● **Information supplied**
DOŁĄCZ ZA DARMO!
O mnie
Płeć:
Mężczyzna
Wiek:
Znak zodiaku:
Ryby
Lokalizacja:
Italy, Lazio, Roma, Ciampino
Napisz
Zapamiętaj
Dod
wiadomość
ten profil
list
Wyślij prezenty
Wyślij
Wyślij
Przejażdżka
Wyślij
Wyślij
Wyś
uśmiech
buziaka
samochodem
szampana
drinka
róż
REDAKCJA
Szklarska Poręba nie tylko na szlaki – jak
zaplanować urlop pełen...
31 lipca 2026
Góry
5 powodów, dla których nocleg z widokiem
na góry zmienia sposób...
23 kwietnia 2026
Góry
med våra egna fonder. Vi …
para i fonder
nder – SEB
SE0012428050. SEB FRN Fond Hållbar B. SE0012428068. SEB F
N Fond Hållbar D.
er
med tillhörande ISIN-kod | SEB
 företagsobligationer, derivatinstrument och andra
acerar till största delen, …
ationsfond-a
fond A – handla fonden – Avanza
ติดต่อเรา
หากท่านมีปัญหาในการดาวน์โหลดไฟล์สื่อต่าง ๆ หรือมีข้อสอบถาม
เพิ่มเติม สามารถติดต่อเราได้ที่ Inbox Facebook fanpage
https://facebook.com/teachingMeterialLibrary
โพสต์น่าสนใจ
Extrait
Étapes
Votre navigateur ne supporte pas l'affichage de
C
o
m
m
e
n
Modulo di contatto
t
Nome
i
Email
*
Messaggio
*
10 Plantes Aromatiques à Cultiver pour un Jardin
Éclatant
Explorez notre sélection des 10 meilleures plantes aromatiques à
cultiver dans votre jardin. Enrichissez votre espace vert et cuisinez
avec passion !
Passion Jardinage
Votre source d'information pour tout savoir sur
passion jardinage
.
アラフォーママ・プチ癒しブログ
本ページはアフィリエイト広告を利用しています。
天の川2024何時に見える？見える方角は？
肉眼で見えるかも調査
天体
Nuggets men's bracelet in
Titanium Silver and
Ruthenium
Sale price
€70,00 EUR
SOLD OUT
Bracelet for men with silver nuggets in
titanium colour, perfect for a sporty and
--
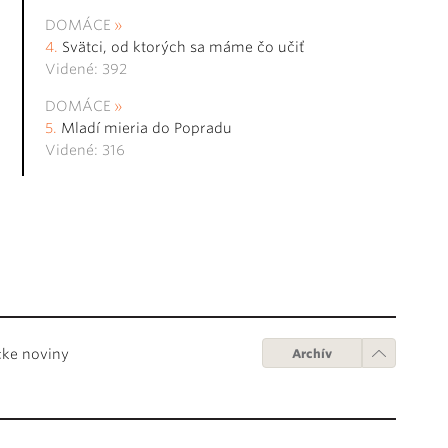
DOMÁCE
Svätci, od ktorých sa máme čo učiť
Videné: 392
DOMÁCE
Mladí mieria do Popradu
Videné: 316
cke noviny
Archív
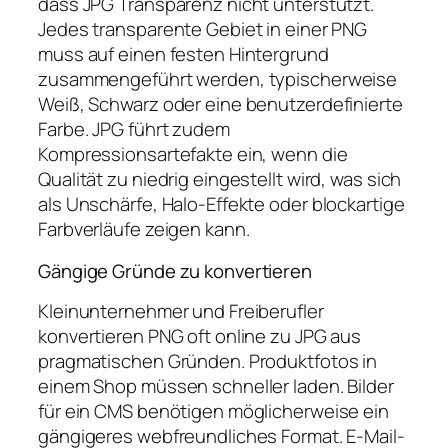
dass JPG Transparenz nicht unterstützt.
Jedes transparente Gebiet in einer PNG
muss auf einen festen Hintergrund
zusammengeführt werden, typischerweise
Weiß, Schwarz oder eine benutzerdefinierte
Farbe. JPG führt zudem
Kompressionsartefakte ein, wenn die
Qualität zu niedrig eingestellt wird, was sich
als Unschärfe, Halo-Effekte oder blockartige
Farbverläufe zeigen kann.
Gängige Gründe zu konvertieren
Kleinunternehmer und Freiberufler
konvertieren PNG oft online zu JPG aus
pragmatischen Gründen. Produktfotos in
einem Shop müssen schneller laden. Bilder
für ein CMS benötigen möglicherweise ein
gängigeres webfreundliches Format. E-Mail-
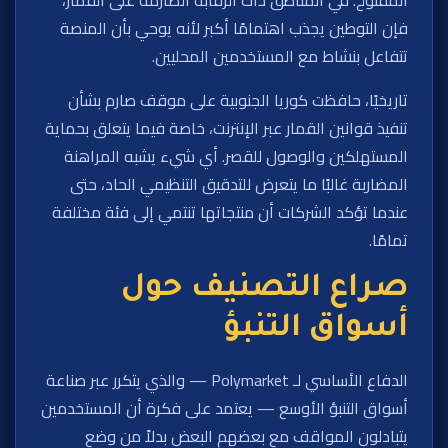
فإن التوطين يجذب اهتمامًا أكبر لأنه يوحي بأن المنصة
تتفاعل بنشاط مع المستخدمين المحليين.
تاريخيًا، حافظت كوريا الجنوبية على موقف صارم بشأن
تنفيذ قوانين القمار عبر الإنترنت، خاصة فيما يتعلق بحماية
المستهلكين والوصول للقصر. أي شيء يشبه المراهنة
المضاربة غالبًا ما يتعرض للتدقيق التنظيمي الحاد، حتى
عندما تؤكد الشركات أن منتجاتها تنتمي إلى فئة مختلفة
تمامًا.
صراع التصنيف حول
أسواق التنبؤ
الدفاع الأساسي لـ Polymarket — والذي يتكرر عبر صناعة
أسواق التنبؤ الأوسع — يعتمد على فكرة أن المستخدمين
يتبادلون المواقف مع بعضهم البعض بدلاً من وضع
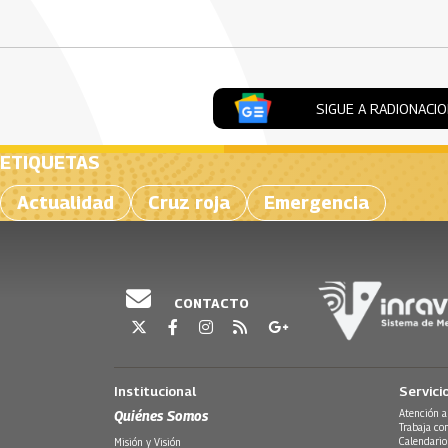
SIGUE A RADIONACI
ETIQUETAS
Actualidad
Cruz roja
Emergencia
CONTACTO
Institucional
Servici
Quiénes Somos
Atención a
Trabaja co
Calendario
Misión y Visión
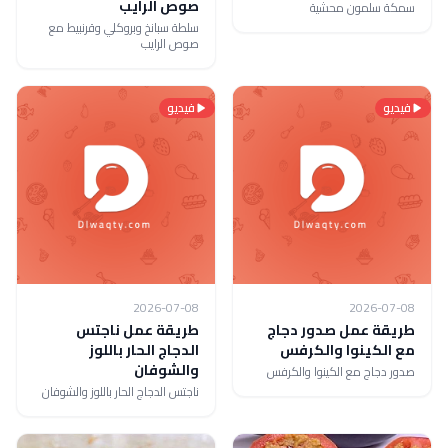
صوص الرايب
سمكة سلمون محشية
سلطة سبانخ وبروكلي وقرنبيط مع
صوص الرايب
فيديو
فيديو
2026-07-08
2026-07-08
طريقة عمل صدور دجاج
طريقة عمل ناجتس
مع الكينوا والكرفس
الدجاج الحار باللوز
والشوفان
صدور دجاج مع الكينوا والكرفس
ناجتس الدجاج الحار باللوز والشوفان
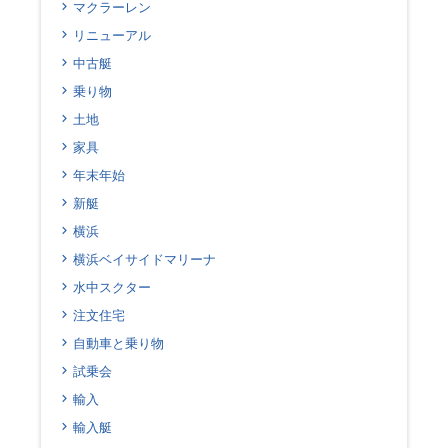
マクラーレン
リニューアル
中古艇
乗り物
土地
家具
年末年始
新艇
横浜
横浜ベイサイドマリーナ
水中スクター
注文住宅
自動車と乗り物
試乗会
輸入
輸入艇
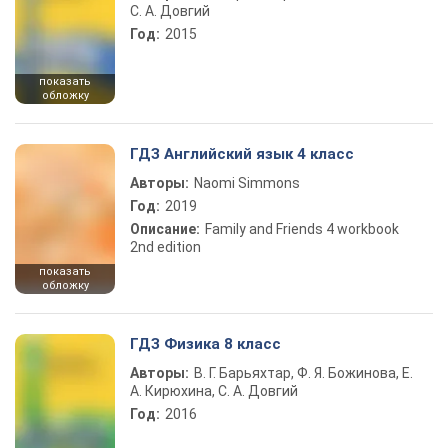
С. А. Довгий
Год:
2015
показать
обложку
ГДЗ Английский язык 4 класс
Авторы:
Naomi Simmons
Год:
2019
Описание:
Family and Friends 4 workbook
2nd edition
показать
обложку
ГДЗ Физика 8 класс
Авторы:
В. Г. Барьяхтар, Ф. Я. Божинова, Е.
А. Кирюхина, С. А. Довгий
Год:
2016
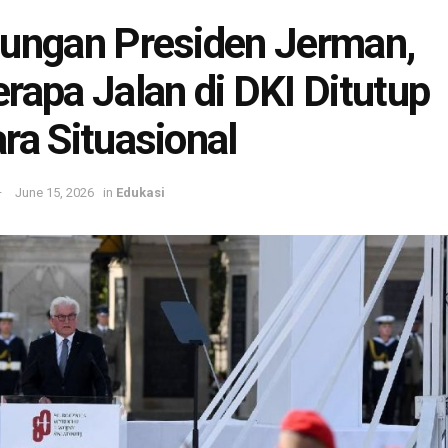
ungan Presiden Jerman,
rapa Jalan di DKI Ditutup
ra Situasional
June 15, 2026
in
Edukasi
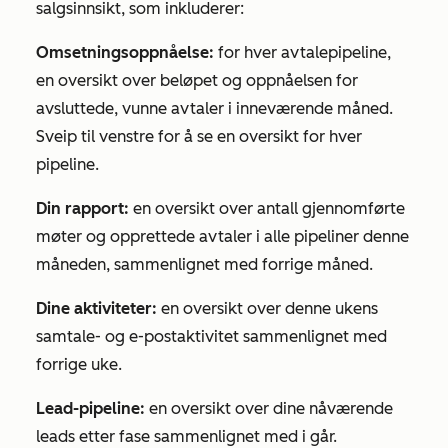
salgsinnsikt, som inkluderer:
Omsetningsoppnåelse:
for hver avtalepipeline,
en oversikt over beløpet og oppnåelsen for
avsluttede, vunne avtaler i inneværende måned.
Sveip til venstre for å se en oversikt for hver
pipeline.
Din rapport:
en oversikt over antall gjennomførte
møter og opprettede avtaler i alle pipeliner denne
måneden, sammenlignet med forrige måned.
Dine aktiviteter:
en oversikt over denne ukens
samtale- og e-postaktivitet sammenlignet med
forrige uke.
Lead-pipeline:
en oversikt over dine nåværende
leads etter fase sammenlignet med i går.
---
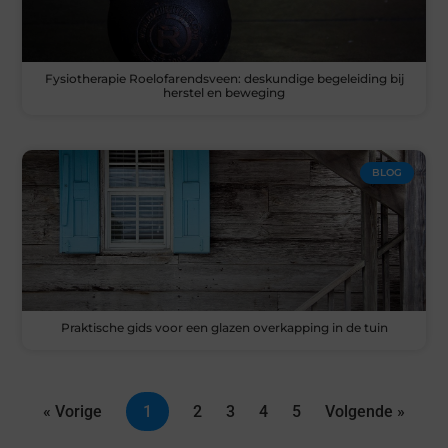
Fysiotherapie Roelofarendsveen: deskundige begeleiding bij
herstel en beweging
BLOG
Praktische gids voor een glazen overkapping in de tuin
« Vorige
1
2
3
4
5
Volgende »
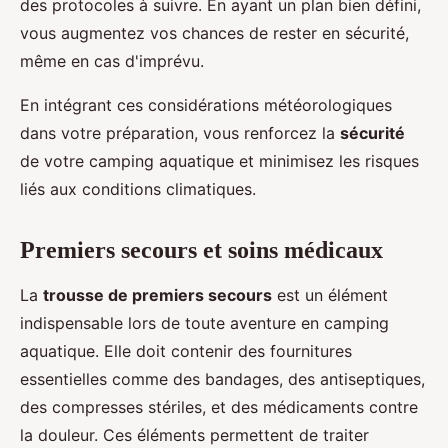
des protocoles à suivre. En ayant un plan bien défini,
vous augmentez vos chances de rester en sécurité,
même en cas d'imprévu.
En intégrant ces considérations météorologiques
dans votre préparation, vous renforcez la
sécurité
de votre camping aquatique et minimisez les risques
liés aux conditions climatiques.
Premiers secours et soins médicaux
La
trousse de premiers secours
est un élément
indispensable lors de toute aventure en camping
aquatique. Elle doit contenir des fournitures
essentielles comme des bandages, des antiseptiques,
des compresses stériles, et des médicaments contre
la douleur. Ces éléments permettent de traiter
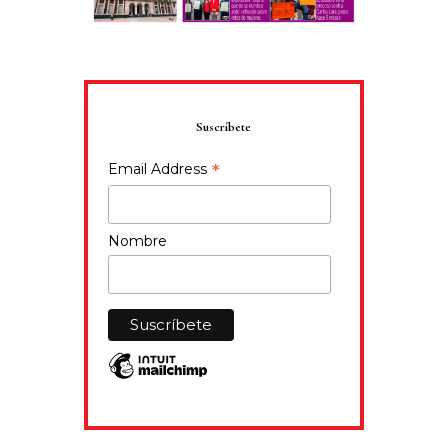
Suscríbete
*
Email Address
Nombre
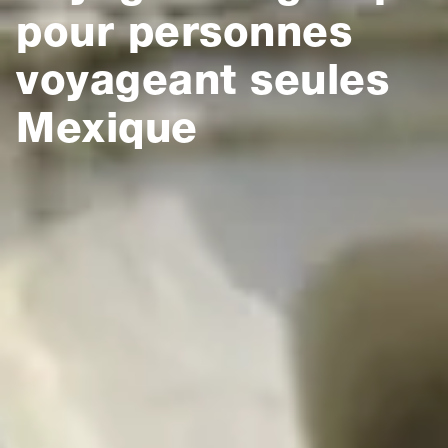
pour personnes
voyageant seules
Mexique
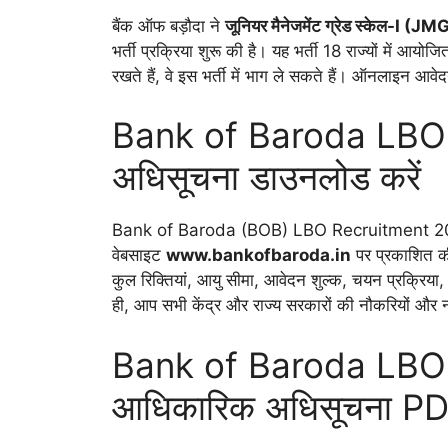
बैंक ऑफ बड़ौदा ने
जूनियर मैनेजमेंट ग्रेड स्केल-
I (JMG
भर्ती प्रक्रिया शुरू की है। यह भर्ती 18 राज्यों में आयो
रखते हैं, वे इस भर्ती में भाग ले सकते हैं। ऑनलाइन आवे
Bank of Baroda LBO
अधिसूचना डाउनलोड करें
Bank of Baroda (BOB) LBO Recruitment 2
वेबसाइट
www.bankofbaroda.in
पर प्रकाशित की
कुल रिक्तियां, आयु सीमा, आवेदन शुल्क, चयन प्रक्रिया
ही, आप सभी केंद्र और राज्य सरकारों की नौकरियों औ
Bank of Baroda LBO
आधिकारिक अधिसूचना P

● **Task item**
Beginning at the line above that contains "天の川2024何時に見える？見える方角は？", return each line exactly through the line that contains "titanium colour, perfect for a sporty and", and no others.

● **Answer space**
天の川2024何時に見える？見える方角は？
肉眼で見えるかも調査
天体
Nuggets men's bracelet in
Titanium Silver and
Ruthenium
Sale price
€70,00 EUR
SOLD OUT
Bracelet for men with silver nuggets in
titanium colour, perfect for a sporty and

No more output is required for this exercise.